Well, it turns out my problem with the ELSE requiring a colon in front of it is not unusual.  In fact it is a requirement of every Microsoft BASIC that uses ELSE.  The tokenizer (cruncher) automatically inserts it into the code and the LIST command just hides it.  I was just unaware of this behavior.

Thanks for the info Darren!


Well, lack of testing clearly reared it's ugly head.

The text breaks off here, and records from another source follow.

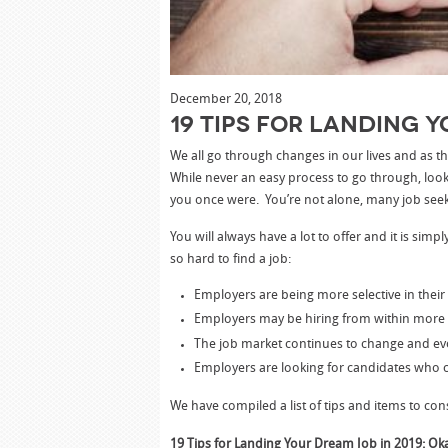
December 20, 2018
19 Tips for Landing Y
We all go through changes in our lives and as
While never an easy process to go through, loo
you once were. You’re not alone, many job seek
You will always have a lot to offer and it is sim
so hard to find a job:
Employers are being more selective in their
Employers may be hiring from within more 
The job market continues to change and ev
Employers are looking for candidates who c
We have compiled a list of tips and items to con
19 Tips for Landing Your Dream Job in 2019: Ok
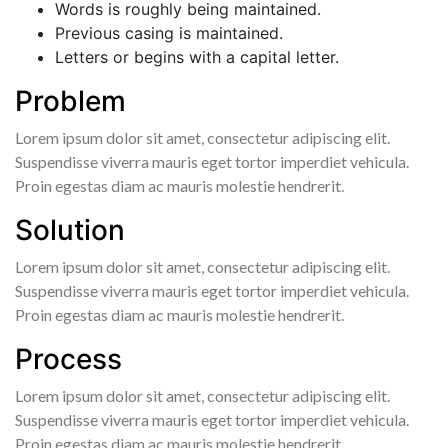
Words is roughly being maintained.
Previous casing is maintained.
Letters or begins with a capital letter.
Problem
Lorem ipsum dolor sit amet, consectetur adipiscing elit.
Suspendisse viverra mauris eget tortor imperdiet vehicula.
Proin egestas diam ac mauris molestie hendrerit.
Solution
Lorem ipsum dolor sit amet, consectetur adipiscing elit.
Suspendisse viverra mauris eget tortor imperdiet vehicula.
Proin egestas diam ac mauris molestie hendrerit.
Process
Lorem ipsum dolor sit amet, consectetur adipiscing elit.
Suspendisse viverra mauris eget tortor imperdiet vehicula.
Proin egestas diam ac mauris molestie hendrerit.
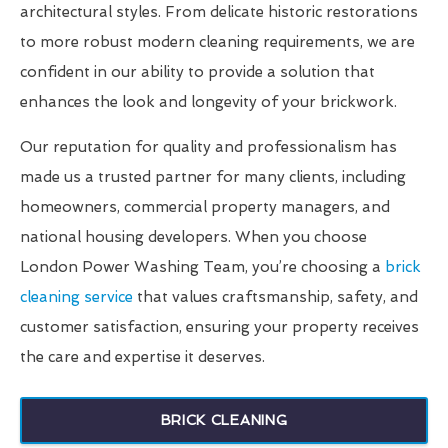
architectural styles. From delicate historic restorations
to more robust modern cleaning requirements, we are
confident in our ability to provide a solution that
enhances the look and longevity of your brickwork.
Our reputation for quality and professionalism has
made us a trusted partner for many clients, including
homeowners, commercial property managers, and
national housing developers. When you choose
London Power Washing Team, you’re choosing a
brick
cleaning service
that values craftsmanship, safety, and
customer satisfaction, ensuring your property receives
the care and expertise it deserves.
BRICK CLEANING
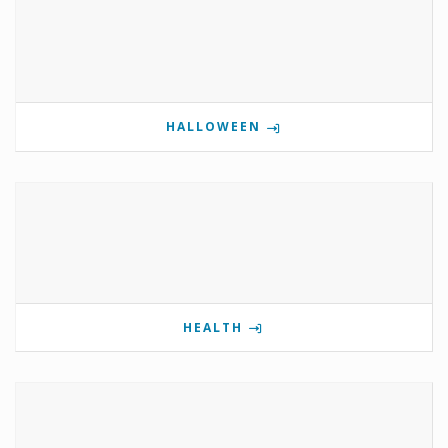
HALLOWEEN
HEALTH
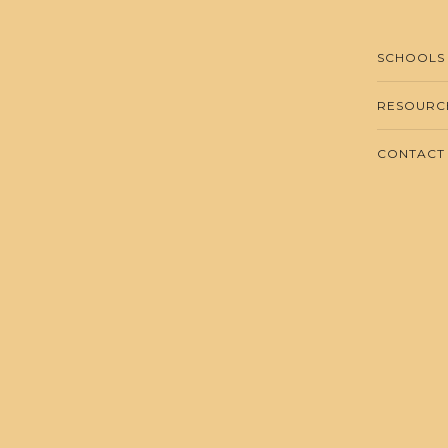
SCHOOLS
RESOURC
CONTACT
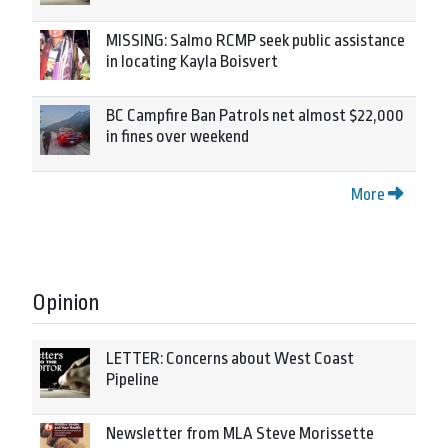
MISSING: Salmo RCMP seek public assistance
in locating Kayla Boisvert
BC Campfire Ban Patrols net almost $22,000
in fines over weekend
More
Opinion
LETTER: Concerns about West Coast
Pipeline
Newsletter from MLA Steve Morissette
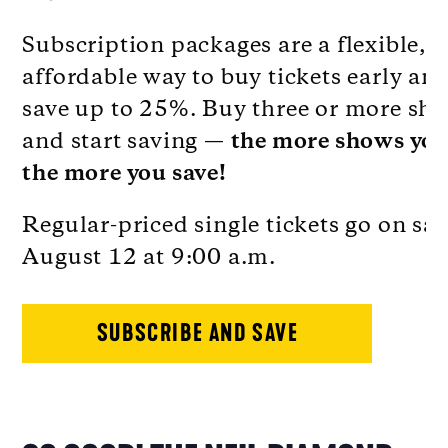
Subscription packages are a flexible,
affordable way to buy tickets early an
save up to 25%. Buy three or more sh
and start saving —
the more shows you
the more you save!
Regular-priced single tickets go on sal
August 12 at 9:00 a.m.
SUBSCRIBE AND SAVE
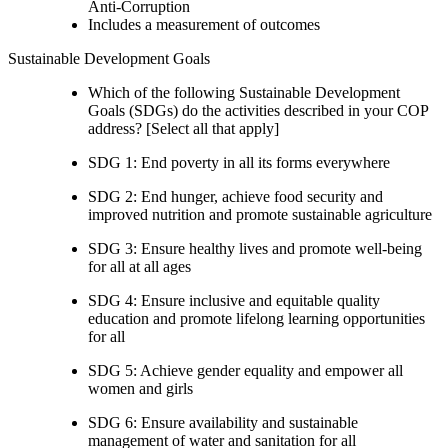
Anti-Corruption
Includes a measurement of outcomes
Sustainable Development Goals
Which of the following Sustainable Development
Goals (SDGs) do the activities described in your COP
address? [Select all that apply]
SDG 1: End poverty in all its forms everywhere
SDG 2: End hunger, achieve food security and
improved nutrition and promote sustainable agriculture
SDG 3: Ensure healthy lives and promote well-being
for all at all ages
SDG 4: Ensure inclusive and equitable quality
education and promote lifelong learning opportunities
for all
SDG 5: Achieve gender equality and empower all
women and girls
SDG 6: Ensure availability and sustainable
management of water and sanitation for all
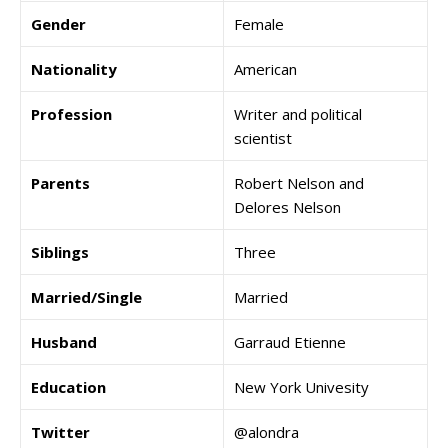
Gender
Female
Nationality
American
Profession
Writer and political
scientist
Parents
Robert Nelson and
Delores Nelson
Siblings
Three
Married/Single
Married
Husband
Garraud Etienne
Education
New York Univesity
Twitter
@alondra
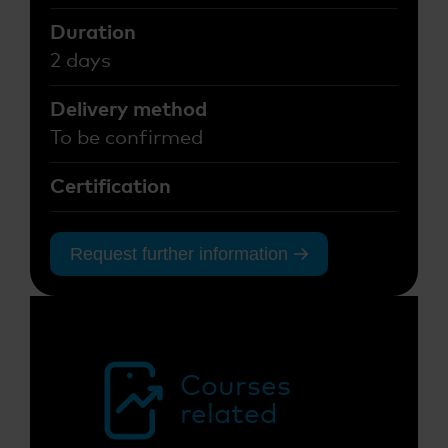
Duration
2 days
Delivery method
To be confirmed
Certification
Request further information
Courses
related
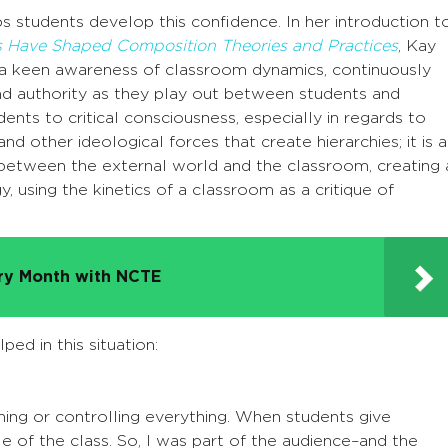
 students develop this confidence. In her introduction t
 Have Shaped Composition Theories and Practices
, Kay
“a keen awareness of classroom dynamics, continuously
and authority as they play out between students and
ents to critical consciousness, especially in regards to
nd other ideological forces that create hierarchies; it is a
etween the external world and the classroom, creating 
y, using the kinetics of a classroom as a critique of
try Month with NCTE
ed in this situation:
nning or controlling everything. When students give
dle of the class. So, I was part of the audience–and the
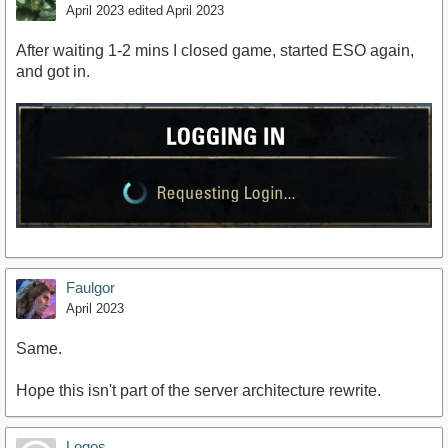
April 2023
edited April 2023
After waiting 1-2 mins I closed game, started ESO again,
and got in.
Faulgor
April 2023
Same.
Hope this isn't part of the server architecture rewrite.
Logos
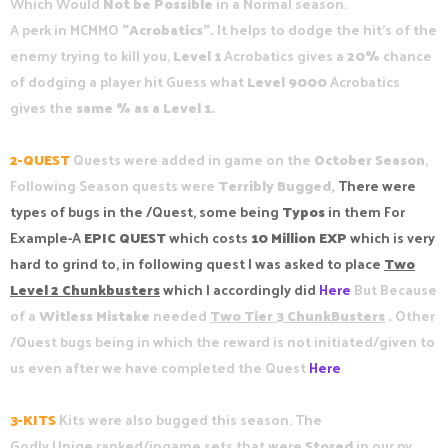
Which Would
Not be Possible
in a Normal season.
A perk in MCMMO
"Acrobatics".
It helps to dodge the hit's of the
enemy trying to kill you,
Level 1
Acrobatics gives a
20%
chance
of dodging a player hit Guess what
Level 9000
Acrobatics
gives the
same % as a Level 1.
2-QUEST
Quests were added in game on the
October Season
,
Following Season quests were
Terribly Bugged,
There were
types of bugs in the /Quest, some being
Typos
in them For
Example-A
EPIC QUEST
which costs
10 Million EXP
which is very
hard to grind to, in following quest I was asked to place
Two
Level 2 Chunkbusters
which I accordingly did
Here
But Because
of a
Witless Mistake
needed
Two Tier 3 ChunkBusters
.
Other
/Quest bugs being in which the reward is not initiated/given to
us even after we have completed the Quest
Here
3-KITS
Kits were also bugged this season. The
Godly,Uniqe,ranked/ingame sets that were
Stored
in our pv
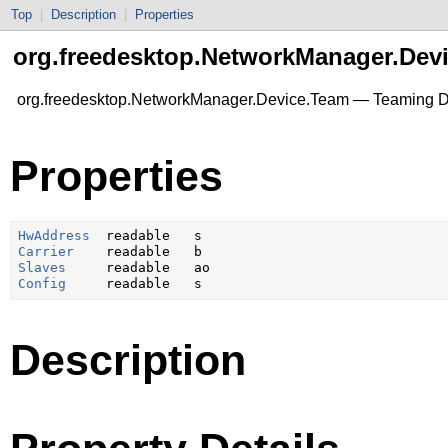
Top
|
Description
|
Properties
org.freedesktop.NetworkManager.Dev
org.freedesktop.NetworkManager.Device.Team — Teaming D
Properties
HwAddress
Carrier
Slaves
Config
Description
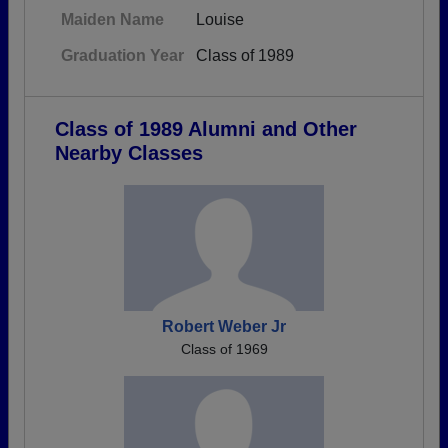
Maiden Name
Louise
Graduation Year
Class of 1989
Class of 1989 Alumni and Other
Nearby Classes
Robert Weber Jr
Class of 1969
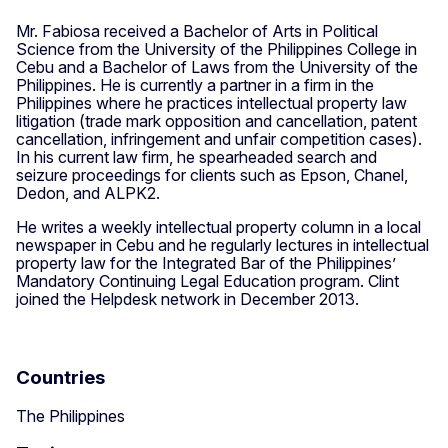
Mr. Fabiosa received a Bachelor of Arts in Political
Science from the University of the Philippines College in
Cebu and a Bachelor of Laws from the University of the
Philippines. He is currently a partner in a firm in the
Philippines where he practices intellectual property law
litigation (trade mark opposition and cancellation, patent
cancellation, infringement and unfair competition cases).
In his current law firm, he spearheaded search and
seizure proceedings for clients such as Epson, Chanel,
Dedon, and ALPK2.
He writes a weekly intellectual property column in a local
newspaper in Cebu and he regularly lectures in intellectual
property law for the Integrated Bar of the Philippines’
Mandatory Continuing Legal Education program. Clint
joined the Helpdesk network in December 2013.
Countries
The Philippines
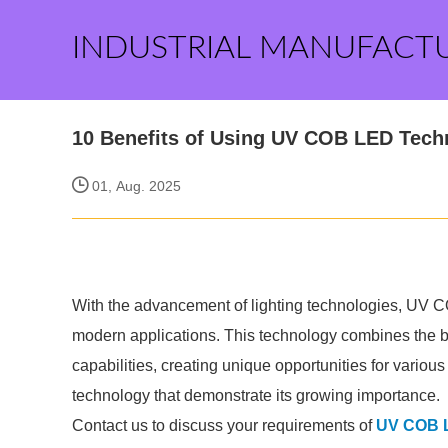
INDUSTRIAL MANUFACT
10 Benefits of Using UV COB LED Tech
01, Aug. 2025
With the advancement of lighting technologies, UV C
modern applications. This technology combines the b
capabilities, creating unique opportunities for variou
technology that demonstrate its growing importance.
Contact us to discuss your requirements of
UV COB 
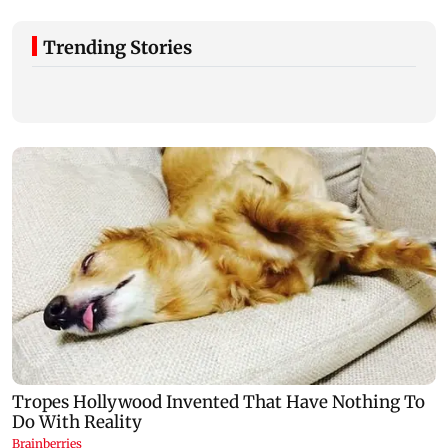
Trending Stories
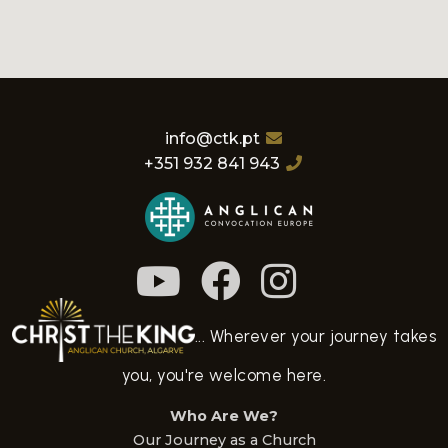
info@ctk.pt
+351 932 841 943
... Wherever your journey takes
you, you're welcome here.
Who Are We?
Our Journey as a Church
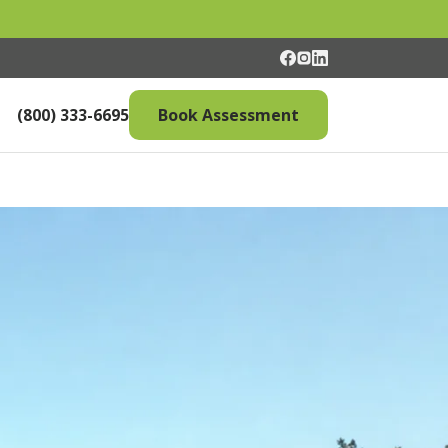
(800) 333-6695
Book Assessment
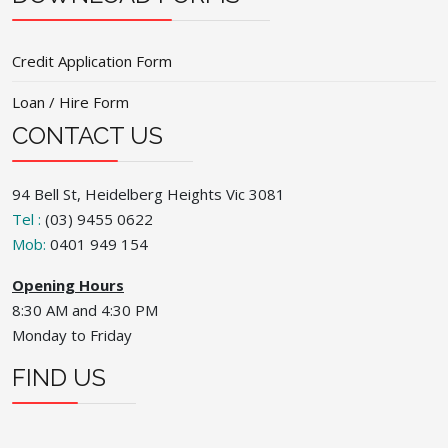
Credit Application Form
Loan / Hire Form
CONTACT US
94 Bell St, Heidelberg Heights Vic 3081
Tel :
(03) 9455 0622
Mob:
0401 949 154
Opening Hours
8:30 AM and 4:30 PM
Monday to Friday
FIND US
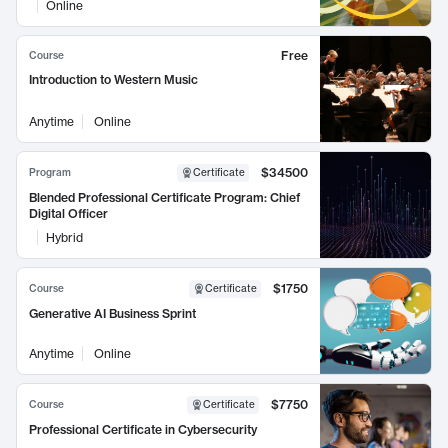
Online
Free
Course
Introduction to Western Music
Anytime
Online
$34500
Program
Certificate
Blended Professional Certificate Program: Chief
Digital Officer
Hybrid
$1750
Course
Certificate
Generative AI Business Sprint
Anytime
Online
$7750
Course
Certificate
Professional Certificate in Cybersecurity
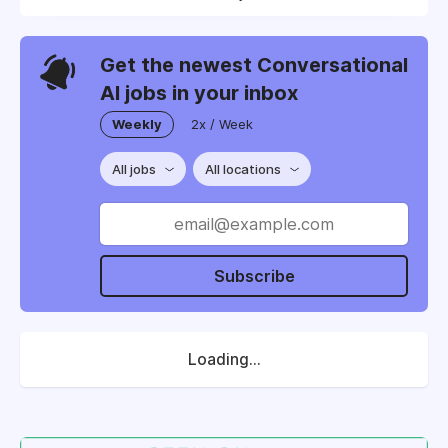
Get the newest Conversational
AI jobs in your inbox
Weekly
2x / Week
All jobs
All locations
Subscribe
Loading...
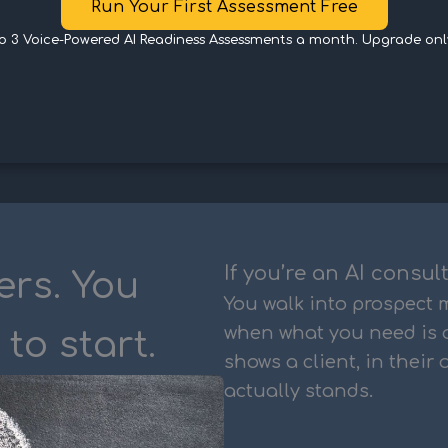
Run Your First Assessment Free
to 3 Voice-Powered AI Readiness Assessments a month. Upgrade onl
If you’re an AI consul
ers. You
You walk into prospect
when what you need is 
to start.
shows a client, in their
actually stands.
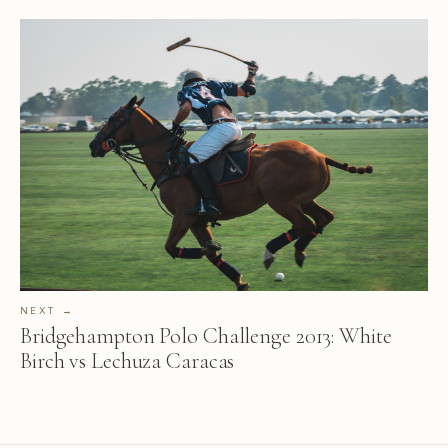
NEXT →
Bridgehampton Polo Challenge 2013: White
Birch vs Lechuza Caracas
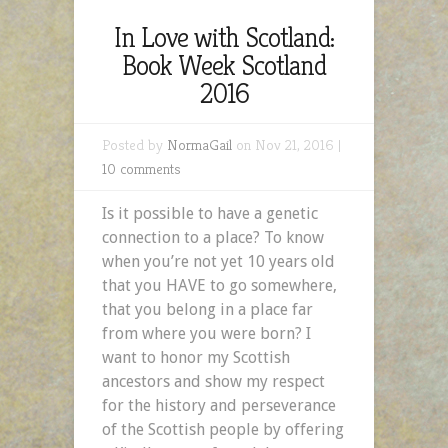
In Love with Scotland:
Book Week Scotland
2016
Posted by
NormaGail
on Nov 21, 2016 |
10 comments
Is it possible to have a genetic
connection to a place? To know
when you’re not yet 10 years old
that you HAVE to go somewhere,
that you belong in a place far
from where you were born? I
want to honor my Scottish
ancestors and show my respect
for the history and perseverance
of the Scottish people by offering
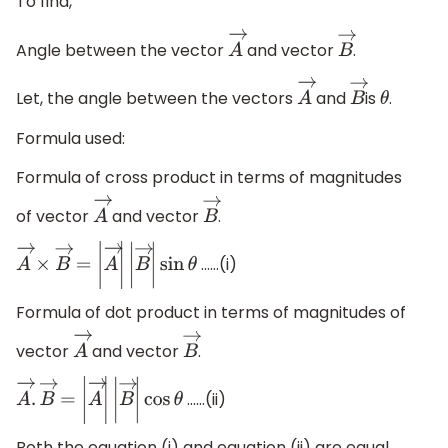
To find,
Angle between the vector
and vector
.
A
→
B
→
Let, the angle between the vectors
and
is
.
A
→
B
→
θ
Formula used:
Formula of cross product in terms of magnitudes
of vector
and vector
.
A
→
B
→
……(i)
A
→
×
B
→
=
|
A
→
|
|
B
→
|
sin
θ
Formula of dot product in terms of magnitudes of
vector
and vector
.
A
→
B
→
……(ii)
A
→
.
B
→
=
|
A
→
|
|
B
→
|
cos
θ
Both the equation (i) and equation (ii) are equal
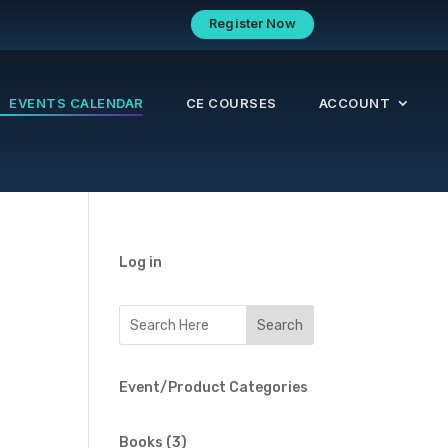
Register Now
EVENTS CALENDAR
CE COURSES
ACCOUNT
Log in
Event/Product Categories
3
Books
3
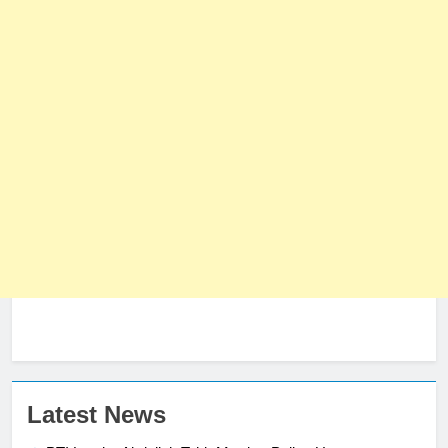
Latest News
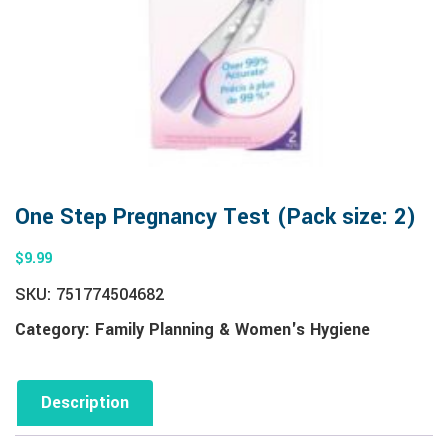
One Step Pregnancy Test (Pack size: 2)
$
9.99
SKU:
751774504682
Category:
Family Planning & Women's Hygiene
Description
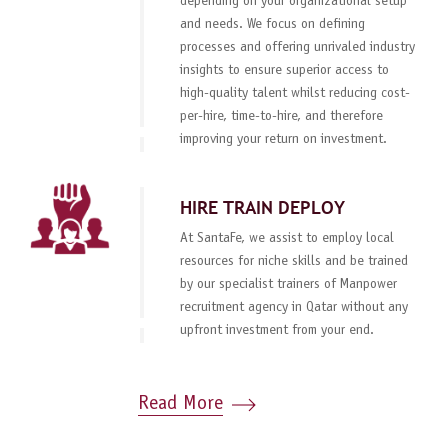
depending on your organizational setup
and needs. We focus on defining
processes and offering unrivaled industry
insights to ensure superior access to
high-quality talent whilst reducing cost-
per-hire, time-to-hire, and therefore
improving your return on investment.
HIRE TRAIN DEPLOY
At SantaFe, we assist to employ local
resources for niche skills and be trained
by our specialist trainers of Manpower
recruitment agency in Qatar without any
upfront investment from your end.
Read More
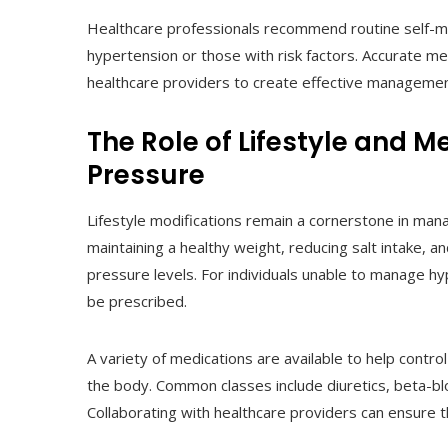
Healthcare professionals recommend routine self-moni
hypertension or those with risk factors. Accurate m
healthcare providers to create effective managemen
The Role of Lifestyle and 
Pressure
Lifestyle modifications remain a cornerstone in manag
maintaining a healthy weight, reducing salt intake, a
pressure levels. For individuals unable to manage h
be prescribed.
A variety of medications are available to help contr
the body. Common classes include diuretics, beta-blo
Collaborating with healthcare providers can ensure th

The LIST command barfs on ELSE because it does a range check on valid tokens and it goes into an endless loop.  I have already added a special case to deal with this and LIST now works, but it does expose a problem with the list command.  It should not go into an endless loop when an invalid token is encountered.  This is a bug in the original code that will eventually need to be fixed.

The other problem is that ELSE needs a : in front of it in order to prevent the interpreter from crashing hard.  This one might take more than a couple minutes to figure out, but it's likely to be in the routine that scans for characters.

The ROM image with a fixed LIST command has replaced the original version.
I don't have time to track down the other problem at the moment, but if I have time, it will be fixed today. ELSE will need a colon in front of it until then.


Retro Challenge Postmortem

The contest deadline has passed, my entry is in, I delivered everything I said I would, and I even threw in corrected math coefficients thanks to phyber0pt1k on the MC10 yahoo group.  Thanks for the contribution.

However, I had hoped for a greater speed improvement.  I implemented a LOT of optimizations on a test version of of the interpreter, but I ran into some problems with that many changes implemented all at once, and I think there was an issue with the initial ROM I started with.  I had to backtrack and create a clean ROM image and go from there.  Given the time remaining on the project it was better to play it safe than include minimally tested optimizations, especially when most of them only offered small performance gains.  

To make matters worse, I was chasing down a syntax error my ELSE test code was throwing up to 11:50 PM.  I had commented out the ELSE keyword for some unknown reason and it wasn't being tokenized.  I spend over an hour stepping through code trying to figure out why the ELSE code wasn't being called.    

After adding the ELSE statement, there are still 26 BYTEs of unused ROM, and there are some other space/speed optimizations that should improve on that.  Hopefully this will leave enough room for some optimizations that require more space  than the original code.

And finally, this might not have been the best choice of projects for a contest.  There are no fancy graphics or animation, no hardware to take photos of, and... well... in spite of the difficulty level there just isn't a lot to see.  The confines of an 8K ROM don't really allow any dramatic changes in speed that are going to really be obvious on video.